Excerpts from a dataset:

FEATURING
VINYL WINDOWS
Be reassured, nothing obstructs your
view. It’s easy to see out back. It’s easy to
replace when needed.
==
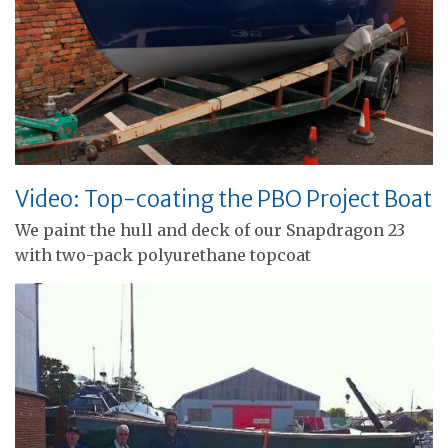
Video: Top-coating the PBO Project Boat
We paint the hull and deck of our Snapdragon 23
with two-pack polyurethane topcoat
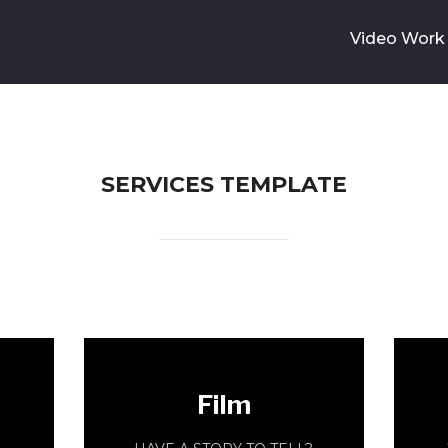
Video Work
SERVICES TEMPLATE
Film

▸ Exercise brief: In the data above, retype exactly and only the lines between the one holding "Be reassured, nothing obstructs your" and the one holding "replace when needed.", inclusive.

▸ Your response:
Be reassured, nothing obstructs your
view. It’s easy to see out back. It’s easy to
replace when needed.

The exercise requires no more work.